"Jeśli w Kościele katolickim był rzeczywiście problem pedofilii, to nie jest to problem celibatu, a pewna tolerancja wobec homoseksualizmu w seminariach, w szczególności w latach 70-tych. Wtedy to zostali wyświęceni księża skazani później za nadużycia seksualne.
Jest to problem, który Benedykt XVI stara się naprawić - powrót do moralności, dyscypliny ascetycznej, medytacji nad prawdą, wielkiej natury kapłaństwa są antidotum na prawdziwe tragedie pedofilii" twierdzi Massimo Introvigne - włoski socjolog, założyciel Centrum Studiów Nad Nowymi Religiami (CENSR). Wiceprzewodniczący katolicko-konserwatywnego ugrupowania Alleanza Cattolica. Znany przede wszystkim z zastosowania modeli ekonomicznych w studiach nad religiami i terroryzmem. Autor książki wydanej w Polsce "Powrót magii".
Ostatnio głośno zrobiło się na temat pedofilii wśród księży katolickich. Według wiarygodnych badań w USA zrobionych przez John Jay College of Criminal Justice z City University of New York, który nie jest uniwersytetem katolickim i jest uznaną instytucją uniwersytecką, autorytet w dziedzinie kryminologii.
Z badań tych wynika, że od 1959 do 2002 roku 4392 amerykańskich księży (na 109.000) zostało oskarżonych o relacje seksualne z nieletnimi. Do większości tych kontaktów, jak się okazało, dochodziło (za zgodą obu stron) do relacji duchownego z małoletnim (lub małoletnimi) mającymi powyżej 16 lat.
Opierając się na tych badaniach Massimo Introvigne pisze: "Czy badanie John Jay College mówi nam, jak możemy często przeczytać, że 4 proc. księży amerykańskich to „pedofile”? Skądże. Według tego badania 78,2 proc. przypadków oskarżeń dotyczą małoletnich, którzy przeszli już okres dojrzewania. Utrzymywanie relacji seksualnych z 17-letnią dziewczyną nie jest godne pochwały, jeszcze bardziej kiedy są one z księdzem, ale to nie są akty pedofilskie. W ten sposób księży oskarżonych o pedofilię w Stanach Zjednoczonych było 958 w przeciągu 50 lat, a więc 18 na rok" - wylicza socjolog. "Ostatecznie było 54 wyroki skazujące, czyli średnio 1 na rok" - dodaje.

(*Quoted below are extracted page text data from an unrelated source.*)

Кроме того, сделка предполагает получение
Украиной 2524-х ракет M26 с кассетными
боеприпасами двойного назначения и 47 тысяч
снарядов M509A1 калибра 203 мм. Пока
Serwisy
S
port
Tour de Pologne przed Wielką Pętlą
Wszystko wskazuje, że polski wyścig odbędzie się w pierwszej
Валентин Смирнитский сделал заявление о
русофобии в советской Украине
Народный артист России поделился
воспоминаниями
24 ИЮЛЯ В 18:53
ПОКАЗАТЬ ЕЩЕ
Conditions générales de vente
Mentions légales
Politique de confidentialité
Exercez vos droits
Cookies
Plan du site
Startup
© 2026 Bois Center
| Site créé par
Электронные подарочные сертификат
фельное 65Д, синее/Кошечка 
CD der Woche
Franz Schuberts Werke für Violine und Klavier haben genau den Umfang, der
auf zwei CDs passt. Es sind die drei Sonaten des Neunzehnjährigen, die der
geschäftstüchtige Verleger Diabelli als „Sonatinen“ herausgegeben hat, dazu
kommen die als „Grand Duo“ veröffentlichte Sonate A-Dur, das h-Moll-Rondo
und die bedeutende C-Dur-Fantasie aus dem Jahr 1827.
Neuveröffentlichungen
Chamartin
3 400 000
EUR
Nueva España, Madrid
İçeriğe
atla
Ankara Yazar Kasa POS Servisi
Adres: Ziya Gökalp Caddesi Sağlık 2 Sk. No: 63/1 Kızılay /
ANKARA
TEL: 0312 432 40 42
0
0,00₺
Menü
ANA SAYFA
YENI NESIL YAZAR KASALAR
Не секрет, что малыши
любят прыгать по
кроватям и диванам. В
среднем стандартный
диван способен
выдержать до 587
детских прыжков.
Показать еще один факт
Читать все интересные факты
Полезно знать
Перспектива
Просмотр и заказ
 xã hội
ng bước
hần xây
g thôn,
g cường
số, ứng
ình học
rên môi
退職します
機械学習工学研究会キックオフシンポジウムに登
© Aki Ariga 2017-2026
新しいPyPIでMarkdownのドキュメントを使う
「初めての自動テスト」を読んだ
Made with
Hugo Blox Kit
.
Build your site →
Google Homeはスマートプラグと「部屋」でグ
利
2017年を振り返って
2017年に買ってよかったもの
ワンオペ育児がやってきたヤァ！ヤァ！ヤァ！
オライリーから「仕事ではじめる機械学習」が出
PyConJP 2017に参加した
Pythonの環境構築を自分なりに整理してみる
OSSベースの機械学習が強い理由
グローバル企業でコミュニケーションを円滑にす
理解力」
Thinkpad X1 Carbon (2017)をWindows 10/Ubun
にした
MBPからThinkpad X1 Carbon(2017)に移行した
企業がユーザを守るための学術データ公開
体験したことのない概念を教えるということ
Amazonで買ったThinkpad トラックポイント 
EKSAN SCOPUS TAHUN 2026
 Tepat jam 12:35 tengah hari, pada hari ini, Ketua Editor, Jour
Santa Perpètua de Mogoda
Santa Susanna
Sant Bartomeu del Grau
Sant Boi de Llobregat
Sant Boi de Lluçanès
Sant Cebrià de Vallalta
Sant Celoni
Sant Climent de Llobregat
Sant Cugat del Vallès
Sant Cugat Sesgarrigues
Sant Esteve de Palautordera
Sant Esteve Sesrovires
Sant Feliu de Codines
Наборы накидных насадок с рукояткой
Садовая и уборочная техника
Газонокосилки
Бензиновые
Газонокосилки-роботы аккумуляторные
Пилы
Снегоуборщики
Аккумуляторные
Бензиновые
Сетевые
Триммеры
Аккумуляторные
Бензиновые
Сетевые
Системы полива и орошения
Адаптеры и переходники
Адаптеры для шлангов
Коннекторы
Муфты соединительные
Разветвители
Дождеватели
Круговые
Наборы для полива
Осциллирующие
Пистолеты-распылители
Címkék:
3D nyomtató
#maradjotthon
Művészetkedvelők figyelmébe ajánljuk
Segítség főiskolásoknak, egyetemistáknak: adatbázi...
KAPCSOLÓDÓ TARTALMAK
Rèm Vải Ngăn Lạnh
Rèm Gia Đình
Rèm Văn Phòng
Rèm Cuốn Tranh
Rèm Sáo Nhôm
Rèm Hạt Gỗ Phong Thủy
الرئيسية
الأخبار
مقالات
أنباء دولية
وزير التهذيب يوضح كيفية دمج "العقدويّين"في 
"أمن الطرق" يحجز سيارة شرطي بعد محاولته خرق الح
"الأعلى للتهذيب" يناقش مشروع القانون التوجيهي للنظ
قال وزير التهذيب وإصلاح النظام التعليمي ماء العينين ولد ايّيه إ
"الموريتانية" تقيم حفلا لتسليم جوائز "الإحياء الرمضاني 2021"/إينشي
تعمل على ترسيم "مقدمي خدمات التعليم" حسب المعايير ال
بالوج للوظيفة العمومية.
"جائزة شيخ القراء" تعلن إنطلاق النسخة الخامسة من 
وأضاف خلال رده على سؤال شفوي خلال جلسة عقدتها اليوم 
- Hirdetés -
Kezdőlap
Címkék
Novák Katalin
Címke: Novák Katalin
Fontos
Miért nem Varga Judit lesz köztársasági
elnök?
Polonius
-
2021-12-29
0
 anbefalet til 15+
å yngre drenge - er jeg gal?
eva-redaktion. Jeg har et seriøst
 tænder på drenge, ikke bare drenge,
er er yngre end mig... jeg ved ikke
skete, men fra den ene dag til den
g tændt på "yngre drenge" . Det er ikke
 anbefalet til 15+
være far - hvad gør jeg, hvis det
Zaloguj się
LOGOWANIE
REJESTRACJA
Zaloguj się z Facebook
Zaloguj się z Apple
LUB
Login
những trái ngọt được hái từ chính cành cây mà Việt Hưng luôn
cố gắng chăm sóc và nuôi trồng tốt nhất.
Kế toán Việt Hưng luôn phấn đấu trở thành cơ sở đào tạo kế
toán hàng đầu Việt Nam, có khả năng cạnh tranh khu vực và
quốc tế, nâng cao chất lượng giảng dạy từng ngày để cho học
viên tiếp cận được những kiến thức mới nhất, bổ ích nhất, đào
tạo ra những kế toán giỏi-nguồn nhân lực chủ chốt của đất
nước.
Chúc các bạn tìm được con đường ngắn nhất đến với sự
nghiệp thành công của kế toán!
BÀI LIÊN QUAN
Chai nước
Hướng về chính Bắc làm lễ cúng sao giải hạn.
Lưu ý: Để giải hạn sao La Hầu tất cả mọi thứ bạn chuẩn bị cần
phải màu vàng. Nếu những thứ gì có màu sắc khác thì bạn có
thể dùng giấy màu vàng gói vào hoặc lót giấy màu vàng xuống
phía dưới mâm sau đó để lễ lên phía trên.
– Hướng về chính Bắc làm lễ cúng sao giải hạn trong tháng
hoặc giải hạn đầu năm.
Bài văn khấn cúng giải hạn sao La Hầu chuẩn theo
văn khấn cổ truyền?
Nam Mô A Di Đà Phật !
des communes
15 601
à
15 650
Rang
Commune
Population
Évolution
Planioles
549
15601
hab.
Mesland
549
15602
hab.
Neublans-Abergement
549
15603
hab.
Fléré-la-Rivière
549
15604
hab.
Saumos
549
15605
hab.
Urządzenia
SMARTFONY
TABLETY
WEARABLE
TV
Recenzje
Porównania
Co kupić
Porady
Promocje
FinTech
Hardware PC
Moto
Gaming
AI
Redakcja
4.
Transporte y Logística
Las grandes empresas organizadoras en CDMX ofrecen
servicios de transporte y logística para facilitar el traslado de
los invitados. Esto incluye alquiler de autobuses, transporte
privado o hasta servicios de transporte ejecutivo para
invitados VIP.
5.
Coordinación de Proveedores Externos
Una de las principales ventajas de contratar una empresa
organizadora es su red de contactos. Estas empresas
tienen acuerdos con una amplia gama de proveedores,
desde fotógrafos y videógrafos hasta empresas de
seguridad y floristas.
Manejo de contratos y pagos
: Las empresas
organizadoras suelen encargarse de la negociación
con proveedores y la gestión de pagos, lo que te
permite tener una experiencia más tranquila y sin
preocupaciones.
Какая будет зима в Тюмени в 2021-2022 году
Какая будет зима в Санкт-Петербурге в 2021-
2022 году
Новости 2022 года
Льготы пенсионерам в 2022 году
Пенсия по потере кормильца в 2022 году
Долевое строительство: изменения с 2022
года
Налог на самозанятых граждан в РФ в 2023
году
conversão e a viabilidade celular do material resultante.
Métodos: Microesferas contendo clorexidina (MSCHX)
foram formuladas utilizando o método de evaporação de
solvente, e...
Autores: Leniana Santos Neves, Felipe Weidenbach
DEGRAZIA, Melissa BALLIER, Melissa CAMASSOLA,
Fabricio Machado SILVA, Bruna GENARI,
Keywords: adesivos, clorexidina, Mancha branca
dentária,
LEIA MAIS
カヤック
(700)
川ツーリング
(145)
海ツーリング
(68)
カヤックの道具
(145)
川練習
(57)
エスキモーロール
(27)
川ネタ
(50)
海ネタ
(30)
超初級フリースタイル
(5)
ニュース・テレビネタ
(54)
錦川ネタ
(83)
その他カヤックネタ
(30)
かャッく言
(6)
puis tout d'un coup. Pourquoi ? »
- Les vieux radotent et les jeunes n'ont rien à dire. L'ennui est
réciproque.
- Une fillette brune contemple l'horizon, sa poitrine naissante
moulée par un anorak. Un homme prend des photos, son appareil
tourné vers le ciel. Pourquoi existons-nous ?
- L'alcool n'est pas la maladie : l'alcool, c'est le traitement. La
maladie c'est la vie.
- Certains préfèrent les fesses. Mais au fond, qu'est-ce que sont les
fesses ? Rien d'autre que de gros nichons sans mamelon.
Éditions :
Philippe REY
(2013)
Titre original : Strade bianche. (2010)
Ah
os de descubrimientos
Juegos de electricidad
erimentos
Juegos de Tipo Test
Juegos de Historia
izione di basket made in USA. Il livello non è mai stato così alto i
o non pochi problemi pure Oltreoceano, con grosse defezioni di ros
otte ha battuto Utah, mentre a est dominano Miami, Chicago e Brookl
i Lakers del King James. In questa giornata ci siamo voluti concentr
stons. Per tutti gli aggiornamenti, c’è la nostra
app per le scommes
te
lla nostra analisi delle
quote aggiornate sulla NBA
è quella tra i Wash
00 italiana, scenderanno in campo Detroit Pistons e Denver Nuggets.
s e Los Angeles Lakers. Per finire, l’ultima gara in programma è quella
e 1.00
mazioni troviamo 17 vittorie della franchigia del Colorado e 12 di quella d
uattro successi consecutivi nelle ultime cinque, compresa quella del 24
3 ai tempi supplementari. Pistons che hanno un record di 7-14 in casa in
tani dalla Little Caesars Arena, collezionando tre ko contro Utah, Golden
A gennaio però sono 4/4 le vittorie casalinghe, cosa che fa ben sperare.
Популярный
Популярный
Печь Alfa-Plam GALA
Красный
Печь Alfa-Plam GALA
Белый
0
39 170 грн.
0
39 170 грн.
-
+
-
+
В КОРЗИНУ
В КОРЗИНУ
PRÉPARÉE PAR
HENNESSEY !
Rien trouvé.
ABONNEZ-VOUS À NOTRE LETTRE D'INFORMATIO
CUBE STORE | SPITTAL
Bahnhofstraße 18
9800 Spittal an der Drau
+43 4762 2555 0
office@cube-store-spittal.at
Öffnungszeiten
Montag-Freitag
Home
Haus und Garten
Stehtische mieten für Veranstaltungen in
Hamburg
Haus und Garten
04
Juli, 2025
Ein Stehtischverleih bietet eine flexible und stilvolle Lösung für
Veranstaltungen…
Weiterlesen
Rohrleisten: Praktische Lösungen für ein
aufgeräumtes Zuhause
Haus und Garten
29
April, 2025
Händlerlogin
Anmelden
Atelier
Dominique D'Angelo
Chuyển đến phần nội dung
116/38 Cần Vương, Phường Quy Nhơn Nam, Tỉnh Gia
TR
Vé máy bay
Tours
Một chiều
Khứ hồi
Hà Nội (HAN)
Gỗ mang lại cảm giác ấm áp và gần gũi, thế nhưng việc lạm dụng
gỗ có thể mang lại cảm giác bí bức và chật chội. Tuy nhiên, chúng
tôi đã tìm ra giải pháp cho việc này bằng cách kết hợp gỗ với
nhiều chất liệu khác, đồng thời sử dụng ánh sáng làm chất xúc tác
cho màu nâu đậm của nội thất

Massimo Introvigne wskazuje też, że przecież nie tylko wśród księży katolickich są pedofile. Znowu powołując się na badania Jenkinsa podaje, że w denominacjach protestanckich w USA liczba pedofilii wśród pastorów jest od dwóch do 10 razy wyższa, niż wśród katolickich duchownych. To również dowód na to, że przyczyną pedofilii u niektórych księży nie jest bynajmniej celibat. "Kiedy setka księży amerykańskich została skazana za nadużycia seksualne wobec dzieci, liczba skazanych nauczycieli wychowania fizycznego i trenerów ekip sportowych wyniosła ok. 6 tysięcy. Oni również - w większości żonaci – zostali uznani winnymi przestępstw przez trybunały amerykańskie. Przykładów można podawać wiele, nie tylko w USA". 2/3 przypadków molestowania nieletnich to sprawka członków ich rodzin, czy przyjaciół rodziny. Podobnie jest w innych krajach. Ponad 80 proc. pedofilów to homoseksualiści. Natomiast, według Jenkinsa, ponad 90 proc. księży katolickich skazanych za wykorzystywanie seksualne dzieci i pedofilię to homoseksualiści.
Źródło, na którym się opierałem w tym tekście, pochodzi z portalu Fronda.pl
Piszę o tym ponieważ stoję na straży prawdy. Nie chcę bronić ani homoseksualistów, ani pedofilów. Nie chcę bronić księży katolickich, którzy dopuszczają się przestępstw. Chcę pokazać, że możemy ulegać jakiejś nagonce rodem z tamtego ustroju i że on wcale nie przeminął. Jeśli chodzi o tworzenie klimatu niechęci wobec Kościoła Katolickiego, na pewno i tylko tak trzeba na to patrzeć. Nazywam siebie poszukiwaczem normalności i już doskonale wiem, że normalne życie opiera się na prawdzie i wolności, a nie na uprzedzeniach, urazach, wrogości i kłamstwie. Wolność nie jest robieniem wszystkiego, a to właśnie ludzie, którzy na potrzeby własnych interesów, często dramatycznych w swoim rodzaju, przeinaczają fakty wołając o większą tolerancję i szacunek.
Na koniec pytanie podstępne: Dlaczego ostatnio zaczyna wskazywać się na problem pedofilii wśród księży katolickich z Bawarii?